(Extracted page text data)
* * * * * * *

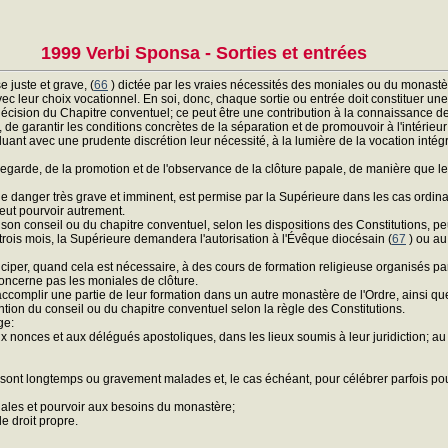
1999 Verbi Sponsa - Sorties et entrées
 juste et grave, (
66
) dictée par les vraies nécessités des moniales ou du monastè
ec leur choix vocationnel. En soi, donc, chaque sortie ou entrée doit constituer une
décision du Chapitre conventuel; ce peut être une contribution à la connaissance de 
, de garantir les conditions concrètes de la séparation et de promouvoir à l'intérieur
évaluant avec une prudente discrétion leur nécessité, à la lumière de la vocation i
uvegarde, de la promotion et de l'observance de la clôture papale, de manière que le
as de danger très grave et imminent, est permise par la Supérieure dans les cas ord
peut pourvoir autrement.
son conseil ou du chapitre conventuel, selon les dispositions des Constitutions, p
trois mois, la Supérieure demandera l'autorisation à l'Évêque diocésain (
67
) ou au 
ticiper, quand cela est nécessaire, à des cours de formation religieuse organisés p
e concerne pas les moniales de clôture.
accomplir une partie de leur formation dans un autre monastère de l'Ordre, ainsi que 
tion du conseil ou du chapitre conventuel selon la règle des Constitutions.
ge:
onces et aux délégués apostoliques, dans les lieux soumis à leur juridiction; au 
 sont longtemps ou gravement malades et, le cas échéant, pour célébrer parfois pou
iales et pourvoir aux besoins du monastère;
e droit propre.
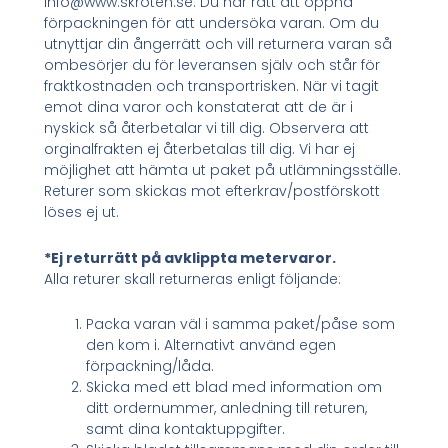
info@www.skroten.se. Du har rätt att öppna
förpackningen för att undersöka varan. Om du
utnyttjar din ångerrätt och vill returnera varan så
ombesörjer du för leveransen själv och står för
fraktkostnaden och transportrisken. När vi tagit
emot dina varor och konstaterat att de är i
nyskick så återbetalar vi till dig. Observera att
orginalfrakten ej återbetalas till dig. Vi har ej
möjlighet att hämta ut paket på utlämningsställe.
Returer som skickas mot efterkrav/postförskott
löses ej ut.
*Ej returrätt på avklippta metervaror.
Alla returer skall returneras enligt följande:
Packa varan väl i samma paket/påse som
den kom i. Alternativt använd egen
förpackning/låda.
Skicka med ett blad med information om
ditt ordernummer, anledning till returen,
samt dina kontaktuppgifter.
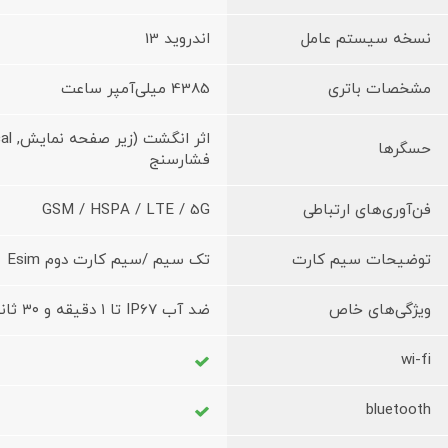
نسخه سیستم عامل
اندروید 13
مشخصات باتری
4385 میلی‌آمپر ساعت
حسگرها
فشارسنج
فن‌آوری‌های ارتباطی
GSM / HSPA / LTE / 5G
توضیحات سیم کارت
تک سیم /سیم کارت دوم Esim
ویژگی‌های خاص
ضد آب IP67 تا ۱ دقیقه و ۳۰ ثانیه
wi-fi
bluetooth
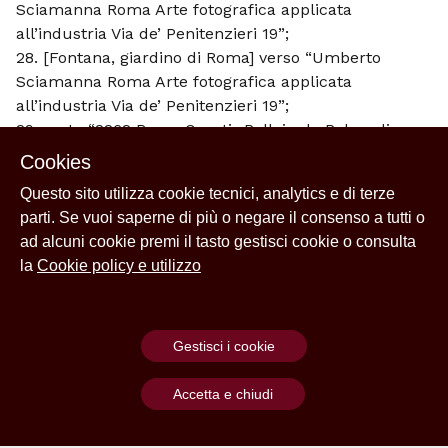
Sciamanna Roma Arte fotografica applicata
all’industria Via de’ Penitenzieri 19”;
28. [Fontana, giardino di Roma] verso “Umberto
Sciamanna Roma Arte fotografica applicata
all’industria Via de’ Penitenzieri 19”;
29. recto “2262 Roma Ornati- Pollajuolo Palaz. di
Venezia Anderson” verso “Anderson’s
Cookies
photos C. Lo Bianco Roma 6 Piazza di Spagna;
Questo sito utilizza cookie tecnici, analytics e di terze
30. recto “Sala Sistina Piazza Colonna”
parti. Se vuoi saperne di più o negare il consenso a tutti o
stampa:
ad alcuni cookie premi il tasto gestisci cookie o consulta
n.1
la
Cookie policy e utilizzo
31. [da identificare] -recto “Poncini f. 1893”
Gestisci i cookie
Accetta e chiudi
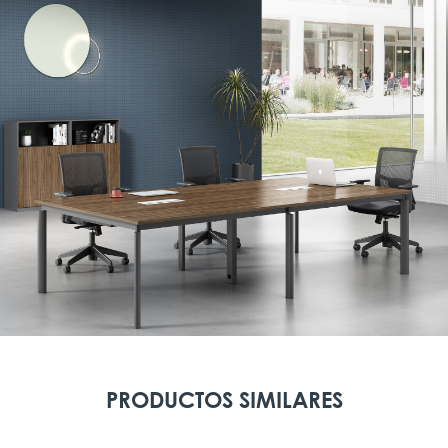
PRODUCTOS SIMILARES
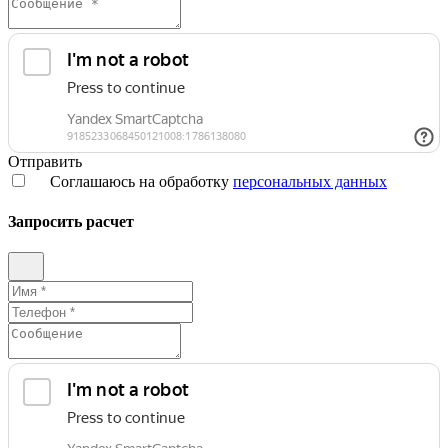
Отправить
Соглашаюсь на обработку
персональных данных
Запросить расчет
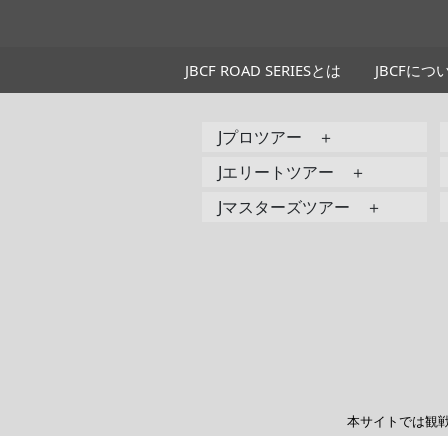
JBCF ROAD SERIESとは
JBCFにつ
Jプロツアー ＋
Jエリートツアー ＋
Jマスターズツアー ＋
本サイトでは観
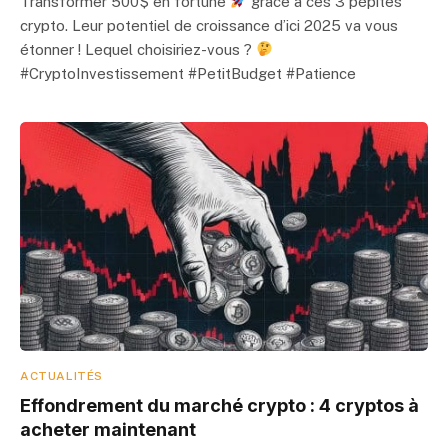
Transformer 500$ en fortune
grâce à ces 3 pépites
crypto. Leur potentiel de croissance d’ici 2025 va vous
étonner ! Lequel choisiriez-vous ?
#CryptoInvestissement #PetitBudget #Patience
ACTUALITÉS
Effondrement du marché crypto : 4 cryptos à
acheter maintenant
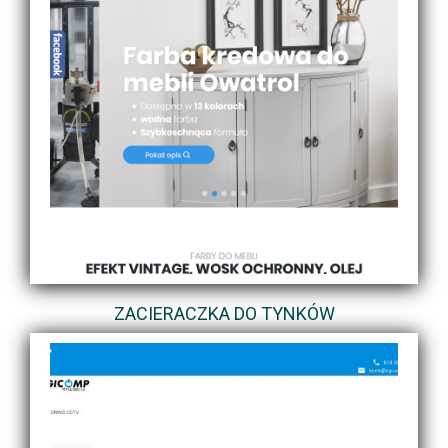
ZACIERACZKA DO TYNKÓW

* * * * * * *

Work required »
An exact transcription of all the entries is required, without the pictures.

Written response »
1999 Verbi Sponsa - Sorties et entrées
 juste et grave, (
66
) dictée par les vraies nécessités des moniales ou du monastè
ec leur choix vocationnel. En soi, donc, chaque sortie ou entrée doit constituer une
décision du Chapitre conventuel; ce peut être une contribution à la connaissance de 
, de garantir les conditions concrètes de la séparation et de promouvoir à l'intérieur
évaluant avec une prudente discrétion leur nécessité, à la lumière de la vocation i
uvegarde, de la promotion et de l'observance de la clôture papale, de manière que le
as de danger très grave et imminent, est permise par la Supérieure dans les cas ord
peut pourvoir autrement.
son conseil ou du chapitre conventuel, selon les dispositions des Constitutions, p
trois mois, la Supérieure demandera l'autorisation à l'Évêque diocésain (
67
) ou au 
ticiper, quand cela est nécessaire, à des cours de formation religieuse organisés p
e concerne pas les moniales de clôture.
accomplir une partie de leur formation dans un autre monastère de l'Ordre, ainsi que 
tion du conseil ou du chapitre conventuel selon la règle des Constitutions.
ge:
onces et aux délégués apostoliques, dans les lieux soumis à leur juridiction; au 
 sont longtemps ou gravement malades et, le cas échéant, pour célébrer parfois pou
iales et pourvoir aux besoins du monastère;
e droit propre.
info@www.skroten.se. Du har rätt att öppna
förpackningen för att undersöka varan. Om du
utnyttjar din ångerrätt och vill returnera varan så
ombesörjer du för leveransen själv och står för
fraktkostnaden och transportrisken. När vi tagit
emot dina varor och konstaterat att de är i
nyskick så återbetalar vi till dig. Observera att
orginalfrakten ej återbetalas till dig. Vi har ej
möjlighet att hämta ut paket på utlämningsställe.
Returer som skickas mot efterkrav/postförskott
löses ej ut.
*Ej returrätt på avklippta metervaror.
Alla returer skall returneras enligt följande:
Packa varan väl i samma paket/påse som
den kom i. Alternativt använd egen
förpackning/låda.
Skicka med ett blad med information om
ditt ordernummer, anledning till returen,
samt dina kontaktuppgifter.
نسخه سیستم عامل
اندروید 13
مشخصات باتری
4385 میلی‌آمپر ساعت
حسگرها
فشارسنج
فن‌آوری‌های ارتباطی
GSM / HSPA / LTE / 5G
توضیحات سیم کارت
تک سیم /سیم کارت دوم Esim
ویژگی‌های خاص
ضد آب IP67 تا ۱ دقیقه و ۳۰ ثانیه
wi-fi
bluetooth
Sciamanna Roma Arte fotografica applicata
all’industria Via de’ Penitenzieri 19”;
28. [Fontana, giardino di Roma] verso “Umberto
Sciamanna Roma Arte fotografica applicata
all’industria Via de’ Penitenzieri 19”;
29. recto “2262 Roma Ornati- Pollajuolo Palaz. di
Venezia Anderson” verso “Anderson’s
Cookies
photos C. Lo Bianco Roma 6 Piazza di Spagna;
Questo sito utilizza cookie tecnici, analytics e di terze
30. recto “Sala Sistina Piazza Colonna”
parti. Se vuoi saperne di più o negare il consenso a tutti o
stampa:
ad alcuni cookie premi il tasto gestisci cookie o consulta
n.1
la
Cookie policy e utilizzo
31. [da identificare] -recto “Poncini f. 1893”
Gestisci i cookie
Accetta e chiudi
PRODUCTOS SIMILARES
Отправить
Соглашаюсь на обработку
персональных данных
Запросить расчет
JBCF ROAD SERIESとは
JBCFにつ
Jプロツアー ＋
Jエリートツアー ＋
Jマスターズツアー ＋
本サイトでは観
Transformer 500$ en fortune
grâce à ces 3 pépites
crypto. Leur potentiel de croissance d’ici 2025 va vous
étonner ! Lequel choisiriez-vous ?
#CryptoInvestissement #PetitBudget #Patience
ACTUALITÉS
Effondrement du marché crypto : 4 cryptos à
acheter maintenant
ZACIERACZKA DO TYNKÓW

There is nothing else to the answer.